**YOUR ASSIGNMENT**
Below are records; count the lines that contain "рулонной" and give only the total.

**EXCERPTED DATA**

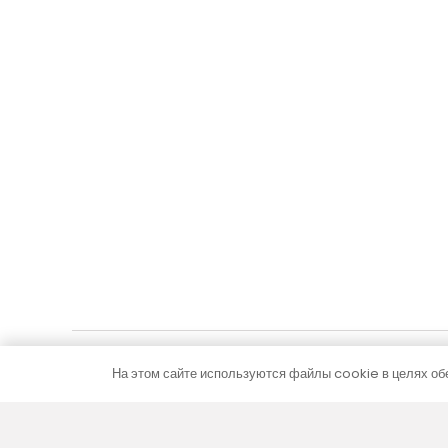
FC 280-42-9-AL10
FC 280-32
с рулонной решеткой из алюминия коричневого
с рулонной
цвета
цвета
984,90
€
955,57
С НДС
В корзину
На этом сайте используются файлы cookie в целях обе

**SOLUTION TO THIS PROBLEM**
2